I'm trying to do what should be a simple lookup/update between data frames in R with no success. It's based on some Flickr data, where some cameras have a number of different names - and I want to convert each of these to a standard name. I've looked at similar answers here - but they don't seem to deal with the situation where I'm matching a substring, which could appear anywhere in the column.
I've put a simplified set of data here which illustrates my problem :
LookupDF <- data.frame(Testr=c("EOS DIGITAL REBEL XTI (EOS 400D, EOS KISS X)", "PowerShot S400 (Digital IXUS 400, IXY Digital 400)", "PowerShot A530", "PowerShot A2300", "PowerShot A720 IS", "PowerShot SD880 IS (Digital IXUS 870 IS, IXY Digital 920 IS, IXY 999)"))

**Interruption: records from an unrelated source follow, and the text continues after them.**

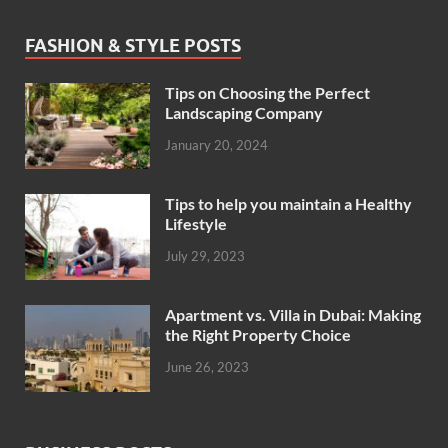
FASHION & STYLE POSTS
Tips on Choosing the Perfect
Landscaping Company
January 20, 2024
Tips to help you maintain a Healthy
Lifestyle
July 29, 2023
Apartment vs. Villa in Dubai: Making
the Right Property Choice
June 26, 2023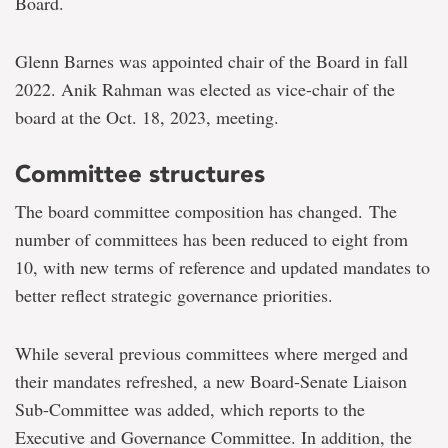
Board.
Glenn Barnes was appointed chair of the Board in fall
2022. Anik Rahman was elected as vice-chair of the
board at the Oct. 18, 2023, meeting.
Committee structures
The board committee composition has changed. The
number of committees has been reduced to eight from
10, with new terms of reference and updated mandates to
better reflect strategic governance priorities.
While several previous committees where merged and
their mandates refreshed, a new Board-Senate Liaison
Sub-Committee was added, which reports to the
Executive and Governance Committee. In addition, the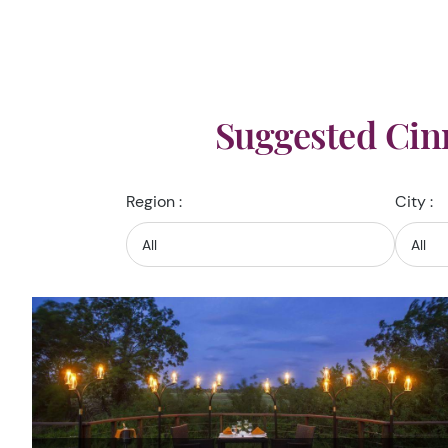
Suggested Cin
Region :
City :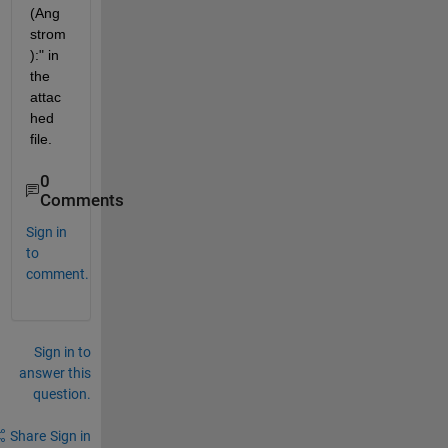
(Ang
strom
):" in 
the 
attac
hed 
file.
0
Comments
Sign in
to
comment.
Sign in to
answer this
question.
Share
Sign in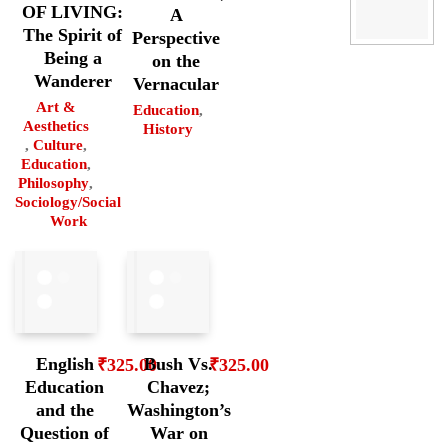
OF LIVING:
A
The Spirit of
Perspective
Being a
on the
Wanderer
Vernacular
Art &
Education
,
Aesthetics
History
,
Culture
,
Education
,
Philosophy
,
Sociology/Social
Work
English
Bush Vs.
₹
325.00
₹
325.00
Education
Chavez;
and the
Washington’s
Question of
War on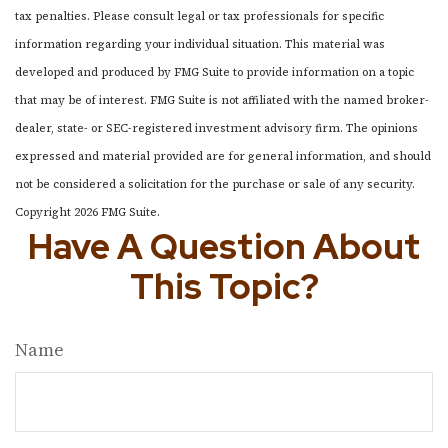
tax penalties. Please consult legal or tax professionals for specific
information regarding your individual situation. This material was
developed and produced by FMG Suite to provide information on a topic
that may be of interest. FMG Suite is not affiliated with the named broker-
dealer, state- or SEC-registered investment advisory firm. The opinions
expressed and material provided are for general information, and should
not be considered a solicitation for the purchase or sale of any security.
Copyright
2026 FMG Suite.
Have A Question About
This Topic?
Name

A little tidyup + creating a new column (I decided to use the 1st camera name as the "Standard Name") :
LookupDF$StandardName <- sapply(strsplit(as.character(LookupDF$Testr),'\\('), "[", 1)

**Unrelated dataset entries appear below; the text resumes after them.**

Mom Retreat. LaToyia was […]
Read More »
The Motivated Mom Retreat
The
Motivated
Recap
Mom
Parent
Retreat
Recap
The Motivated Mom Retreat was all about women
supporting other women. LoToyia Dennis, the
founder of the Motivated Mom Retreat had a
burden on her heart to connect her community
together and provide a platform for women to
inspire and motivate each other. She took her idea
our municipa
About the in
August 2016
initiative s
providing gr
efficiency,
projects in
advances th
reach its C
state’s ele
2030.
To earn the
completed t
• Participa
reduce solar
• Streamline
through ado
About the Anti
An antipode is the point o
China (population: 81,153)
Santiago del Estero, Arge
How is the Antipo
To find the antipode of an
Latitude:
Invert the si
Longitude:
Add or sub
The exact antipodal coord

LookupDF$StandardName <- gsub("[[:space:]]*$","",LookupDF$StandardName)
LookupDF
Testr StandardName
1 EOS DIGITAL REBEL XTI (EOS 400D, EOS KISS X) EOS DIGITAL REBEL XTI
2 PowerShot S400 (Digital IXUS 400, IXY Digital 400) PowerShot S400
3 PowerShot A530 PowerShot A530
4 PowerShot A2300 PowerShot A2300
5 PowerShot A720 IS PowerShot A720 IS
6 PowerShot SD880 IS (Digital IXUS 870 IS, IXY Digital 920 IS, IXY 999) PowerShot SD880 IS
The data frame I'm trying to update (I know I can use NA in some way instead of Unknown - but it's included for clarity)

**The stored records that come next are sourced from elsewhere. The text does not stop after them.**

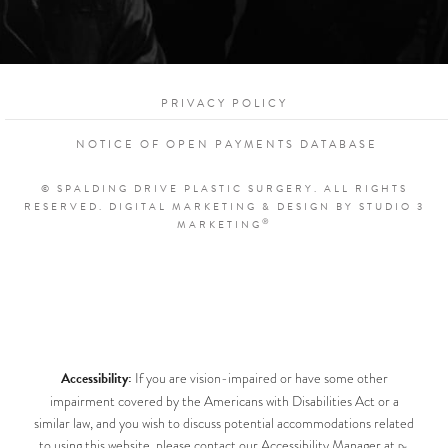
PRIVACY POLICY
NOTICE OF OPEN PAYMENTS DATABASE
© SPALDING DRIVE PLASTIC SURGERY. ALL RIGHTS
RESERVED.
DIGITAL MARKETING & DESIGN BY STUDIO 3
®
MARKETING
Accessibility:
If you are vision-impaired or have some other
impairment covered by the Americans with Disabilities Act or a
similar law, and you wish to discuss potential accommodations related
to using this website, please contact our Accessibility Manager at
Dr.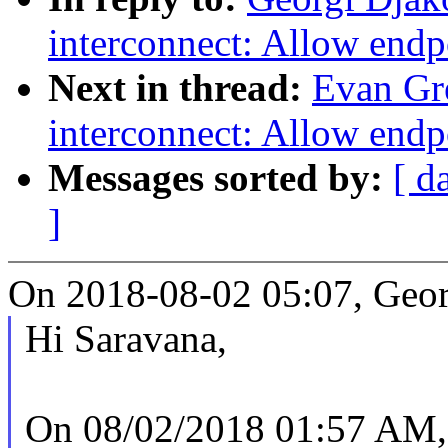
interconnect: Allow endp
Next in thread:
Evan Gr
interconnect: Allow endp
Messages sorted by:
[ d
]
On 2018-08-02 05:07, Geor
Hi Saravana,
On 08/02/2018 01:57 AM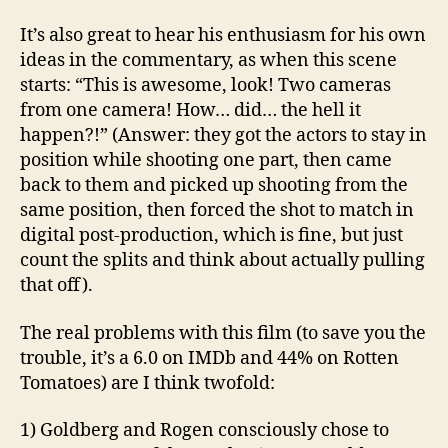
It’s also great to hear his enthusiasm for his own
ideas in the commentary, as when this scene
starts: “This is awesome, look! Two cameras
from one camera! How… did… the hell it
happen?!” (Answer: they got the actors to stay in
position while shooting one part, then came
back to them and picked up shooting from the
same position, then forced the shot to match in
digital post-production, which is fine, but just
count the splits and think about actually pulling
that off).
The real problems with this film (to save you the
trouble, it’s a 6.0 on IMDb and 44% on Rotten
Tomatoes) are I think twofold:
1) Goldberg and Rogen consciously chose to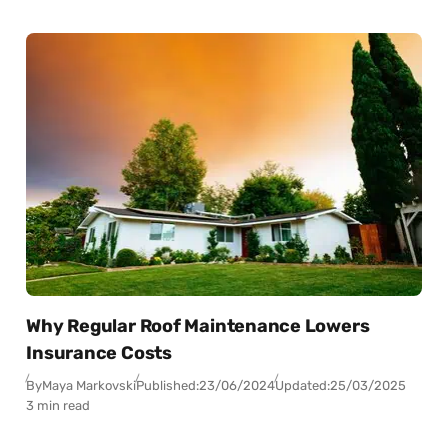
Why Regular Roof Maintenance Lowers
Insurance Costs
By
Maya Markovski
Published:
23/06/2024
Updated:
25/03/2025
3 min read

InputDF <- data.frame(Capture_Device = c("EOS DIGITAL REBEL XTI", "EOS 400D", "IXY Digital 920 IS", "PowerShot A530"), Standard = rep("Unknown", 4), stringsAsFactors=FALSE)
InputDF
Capture_Device Standard
1 EOS DIGITAL REBEL XTI Unknown
2 EOS 400D Unknown
3 IXY Digital 920 IS Unknown
4 PowerShot A530 Unknown
So, if the InputDF$Capture_Device appears anywhere in LookupDF$Testr, I want to update InputDF$Standard with the corresponding LookupDF$StandardName
Therefore, the required result should look like :
> InputDF
Capture_Device Standard
1 EOS DIGITAL REBEL XTI EOS DIGITAL REBEL XTI
2 EOS 400D EOS DIGITAL REBEL XTI
3 IXY Digital 920 IS PowerShot SD880 IS
4 PowerShot A530 PowerShot A530
I've tried things along these lines :
InputDF$Standard <- LookupDF[pmatch(InputDF$Capture_Device, LookupDF$Testr, duplicates.ok = TRUE),2] # Works for exact match - 1st/4th entries
InputDF$Standard <- LookupDF[charmatch(InputDF$Capture_Device, LookupDF$Testr),2] # Works for exact match at start => 1st/4th entries
InputDF$Standard <- LookupDF[agrep(InputDF$Capture_Device, LookupDF$Testr, max.distance=0.0),2] #error message below
Warning message:
In agrep(InputDF$Capture_Device, LookupDF$Testr, max.distance = 0) :
argument 'pattern' has length > 1 and only the first element will be used
So I only get a correct result where the searched-for string is at the start of the LookupDF$Testr string (or the only value), but not if it's elsewhere within the string. So, I can get InputDF rows 1 and 4 to work, but not 2 and 3.
Any ideas on how I might do this correctly ? Thanks, Frank
You could use
InputDF$Standard <- with(LookupDF, {
sapply(InputDF$Capture_Device, function(x) StandardName[grepl(x, Testr)])
})
which results in the InputDF
changes:
InputDF
# Capture_Device Standard
# 1 EOS DIGITAL REBEL XTI EOS DIGITAL REBEL XTI
# 2 EOS 400D EOS DIGITAL REBEL XTI
# 3 IXY Digital 920 IS PowerShot SD880 IS
# 4 PowerShot A530 PowerShot A530
However, in case there are two or more matches for one device it would be safer to wrap StandardName[grepl(x, Testr)]
in the above call with toString()
in order to make sure that you don't get a list result from sapply()
. This also allows for all matches to be shown in the "Standard" column.